The world’s share markets had a buoyant first six months.
The final few months of 2018 were a dark time for the world’s stock markets, with concerns about US trade policies and the backwash from the Brexit uncertainty leaving many markets posting an overall loss for the year. The prospects for 2019 did not look bright, with the spectre of the US Federal Reserve continuing to raise interest rates after its fourth rate increase in December.
Six months on, and the doomsayers appear to have been on the wrong track.
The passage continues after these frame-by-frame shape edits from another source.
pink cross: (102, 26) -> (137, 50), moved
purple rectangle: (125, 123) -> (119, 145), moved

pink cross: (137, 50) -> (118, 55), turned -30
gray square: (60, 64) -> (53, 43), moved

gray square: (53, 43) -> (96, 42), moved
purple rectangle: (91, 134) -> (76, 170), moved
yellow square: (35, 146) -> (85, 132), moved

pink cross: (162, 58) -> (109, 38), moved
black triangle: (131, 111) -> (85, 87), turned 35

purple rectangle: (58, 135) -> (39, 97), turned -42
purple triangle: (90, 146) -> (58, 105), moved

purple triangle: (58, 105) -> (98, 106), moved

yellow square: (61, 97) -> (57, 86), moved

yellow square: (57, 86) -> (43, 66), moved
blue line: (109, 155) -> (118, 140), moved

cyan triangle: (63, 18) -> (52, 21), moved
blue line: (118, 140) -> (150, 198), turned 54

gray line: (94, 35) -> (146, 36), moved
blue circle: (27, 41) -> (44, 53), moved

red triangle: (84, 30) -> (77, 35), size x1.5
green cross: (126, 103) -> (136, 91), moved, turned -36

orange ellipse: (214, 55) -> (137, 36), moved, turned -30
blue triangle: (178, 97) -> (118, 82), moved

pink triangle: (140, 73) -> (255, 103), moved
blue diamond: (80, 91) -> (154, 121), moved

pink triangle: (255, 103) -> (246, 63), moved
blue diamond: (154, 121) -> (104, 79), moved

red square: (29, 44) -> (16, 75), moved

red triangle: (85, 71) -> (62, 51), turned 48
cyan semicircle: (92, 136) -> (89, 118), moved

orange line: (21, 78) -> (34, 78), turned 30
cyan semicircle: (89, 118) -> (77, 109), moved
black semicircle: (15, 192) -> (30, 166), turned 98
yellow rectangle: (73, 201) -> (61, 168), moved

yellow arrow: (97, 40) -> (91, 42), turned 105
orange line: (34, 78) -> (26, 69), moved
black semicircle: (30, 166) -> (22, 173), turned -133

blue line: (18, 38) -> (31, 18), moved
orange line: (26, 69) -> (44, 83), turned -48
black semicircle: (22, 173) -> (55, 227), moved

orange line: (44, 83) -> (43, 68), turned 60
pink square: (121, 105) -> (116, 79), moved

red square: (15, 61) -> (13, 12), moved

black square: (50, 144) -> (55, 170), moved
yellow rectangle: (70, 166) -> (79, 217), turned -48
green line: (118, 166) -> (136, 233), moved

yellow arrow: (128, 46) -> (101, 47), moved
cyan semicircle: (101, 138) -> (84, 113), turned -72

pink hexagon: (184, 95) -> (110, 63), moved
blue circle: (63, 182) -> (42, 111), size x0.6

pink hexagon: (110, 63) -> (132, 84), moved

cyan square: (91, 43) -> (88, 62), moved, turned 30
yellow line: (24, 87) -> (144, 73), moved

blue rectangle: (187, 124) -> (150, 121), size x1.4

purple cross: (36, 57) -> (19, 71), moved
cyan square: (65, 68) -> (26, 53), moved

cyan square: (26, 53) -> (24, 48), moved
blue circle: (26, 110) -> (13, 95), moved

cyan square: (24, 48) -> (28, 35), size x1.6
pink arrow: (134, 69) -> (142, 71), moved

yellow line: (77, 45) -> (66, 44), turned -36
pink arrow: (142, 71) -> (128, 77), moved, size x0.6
Reuters, not known for its investment hyperbole, ran a story suggesting that it was “The best first half for financial markets ever”. Major markets all produced solid returns, despite the continued headwinds from the same sources that produced negative results in 2018.
It helps that the interest rate picture has now altered significantly around the globe. Current expectations are now that the Federal Reserve could cut interest rates as early as July and keep cutting thereafter. Yields on US government bonds dropped over the first half – and hence their prices rose – in anticipation of the reversal. The benchmark 10-year US Treasury bond, which began the year yielding nearly 2.75% accompanied by predictions that 3% would soon be breached, ended the first half at 1.99%. On this side of the Atlantic the yield on 10-year UK gilts dropped from 1.26% to just 0.79%.
These last six months have once again reinforced a lesson about investing in shares: timing investment is all too often a fool’s game. There were few people shouting ‘invest now’ at the end of last year, even though it would have been a rewarding call.
The value of your investment can go down as well as up and you may not get back the full amount you invested. Past performance is not a reliable indicator of future performance. Investing in shares should be regarded as a long-term investment and should fit in with your overall attitude to risk and financial circumstances.